By mid-2024, Russia had relocated the remnants of its Black Sea Fleet from Sevastopol to Novorossiysk—a humiliating retreat driven not by enemy naval action but by land-based missiles and $250,000 sea drones attacking multi-million and billion-dollar warships.

What the Black Sea Reveals

1. Large Surface Ships Are Lucrative Targets

The Moskva, displacing 12,490 tons and bristling with air defense systems, was struck by two Neptune missiles—subsonic weapons far less sophisticated than Chinese or Russian hypersonic missiles. Despite its Raduga radar system and S-300F air defense missiles, the cruiser sank with significant loss of life. If Russia's premier air defense platform couldn't defend itself against 1980s-era missile technology, what hope do surface combatants have against Mach 6-10 hypersonic weapons?

2. Ports and Bases Are No Sanctuary

Ukraine repeatedly struck ships in Sevastopol harbor using Storm Shadow/SCALP cruise missiles and naval drones. Ships in port—where the Golden Fleet concept envisions forward basing—proved even more vulnerable than ships at sea. The destruction of the landing ship Novocherkassk while docked demonstrated that even supposedly secure naval facilities offer little protection against modern precision weapons.

3. Asymmetric Weapons Dominate

Ukraine's most cost-effective weapon proved to be unmanned surface vessels—essentially modified speedboats packed with explosives and guided by satellite navigation. These $250,000 platforms successfully attacked and damaged vessels worth hundreds of millions of dollars. The economic exchange ratio is devastating: defenders must succeed every time; attackers need succeed only occasionally.

4. Air Defense Systems Have Fundamental Limits

Russian ships equipped with layered air defenses—from long-range S-300 systems to close-in weapon systems—repeatedly failed to intercept incoming threats. The problem isn't just Russian incompetence; it's physics. Multiple simultaneous threats, saturation attacks, and weapons arriving from different vectors overwhelm even sophisticated defensive systems. Adding more VLS cells to larger ships doesn't solve this problem—it just makes the target more valuable when defenses inevitably fail.

5. Distribution Matters

Russia's concentration of fleet assets in Sevastopol created a target-rich environment.

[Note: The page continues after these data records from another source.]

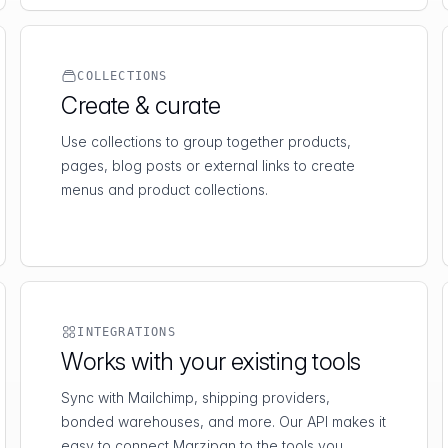
COLLECTIONS
Create & curate
Use collections to group together products,
pages, blog posts or external links to create
menus and product collections.
INTEGRATIONS
Works with your existing tools
Sync with Mailchimp, shipping providers,
bonded warehouses, and more. Our API makes it
easy to connect Marzipan to the tools you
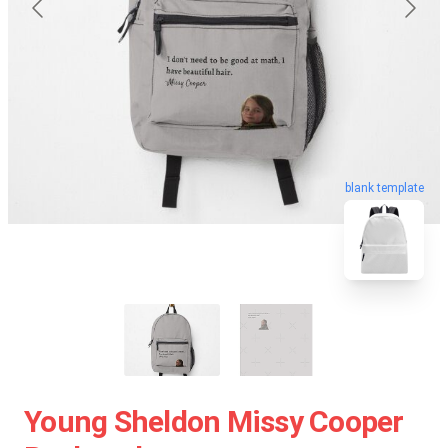
blank template
Young Sheldon Missy Cooper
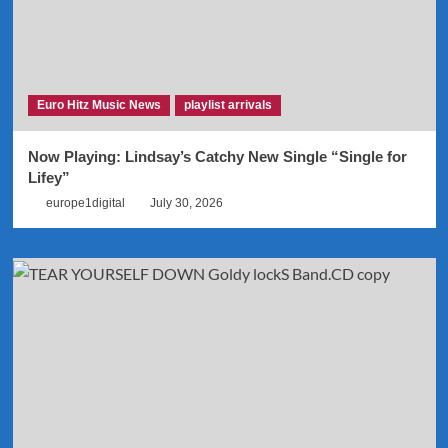
Euro Hitz Music News
playlist arrivals
Now Playing: Lindsay’s Catchy New Single “Single for
Lifey”
europe1digital
July 30, 2026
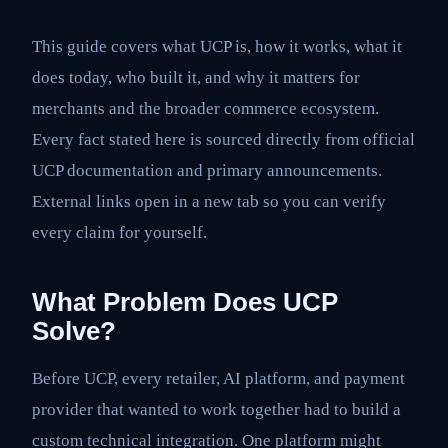
This guide covers what UCP is, how it works, what it
does today, who built it, and why it matters for
merchants and the broader commerce ecosystem.
Every fact stated here is sourced directly from official
UCP documentation and primary announcements.
External links open in a new tab so you can verify
every claim for yourself.
What Problem Does UCP
Solve?
Before UCP, every retailer, AI platform, and payment
provider that wanted to work together had to build a
custom technical integration. One platform might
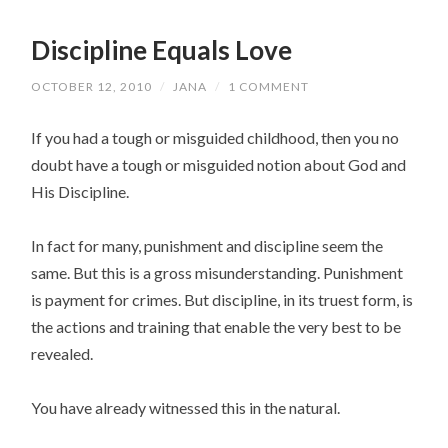
Discipline Equals Love
OCTOBER 12, 2010
/
JANA
/
1 COMMENT
If you had a tough or misguided childhood, then you no
doubt have a tough or misguided notion about God and
His Discipline.
In fact for many, punishment and discipline seem the
same. But this is a gross misunderstanding. Punishment
is payment for crimes. But discipline, in its truest form, is
the actions and training that enable the very best to be
revealed.
You have already witnessed this in the natural.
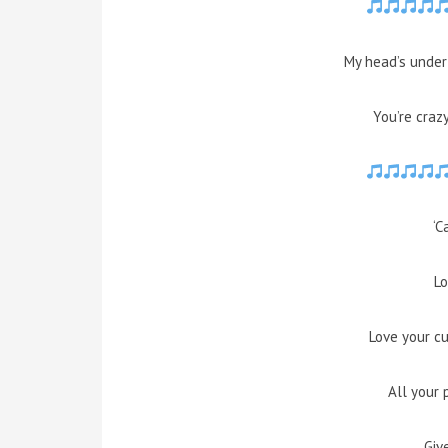
My head’s under 
You’re craz
‘C
Lo
Love your c
All your 
Giv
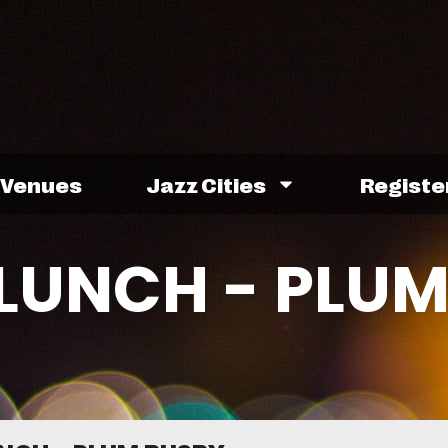
Venues
Jazz Cities
Registe
LUNCH - PLU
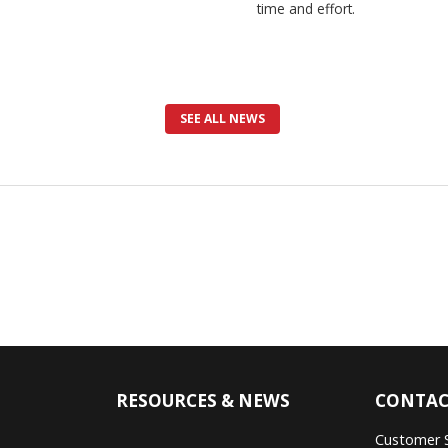
time and effort.
SEE ALL NEWS
RESOURCES & NEWS
CONTAC
Customer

Ships moored together, repair facilities, ammunition depots, and command centers all within range of Ukrainian weapons. The Golden Fleet concept's proposed forward-deployed posture would replicate this vulnerability in the Western Pacific, where Chinese land-based missiles could hold U.S. naval facilities at risk from Guam to Okinawa.

Implications for the Golden Fleet

The Black Sea offers several uncomfortable lessons for U.S. naval planning:

Bigger Is Not Better in Contested Waters: The Moskva was roughly 12,000 tons. The proposed Golden Fleet capital ships would be 15,000-20,000 tons—larger, more expensive, and equally vulnerable. Size doesn't equal survivability when facing precision weapons.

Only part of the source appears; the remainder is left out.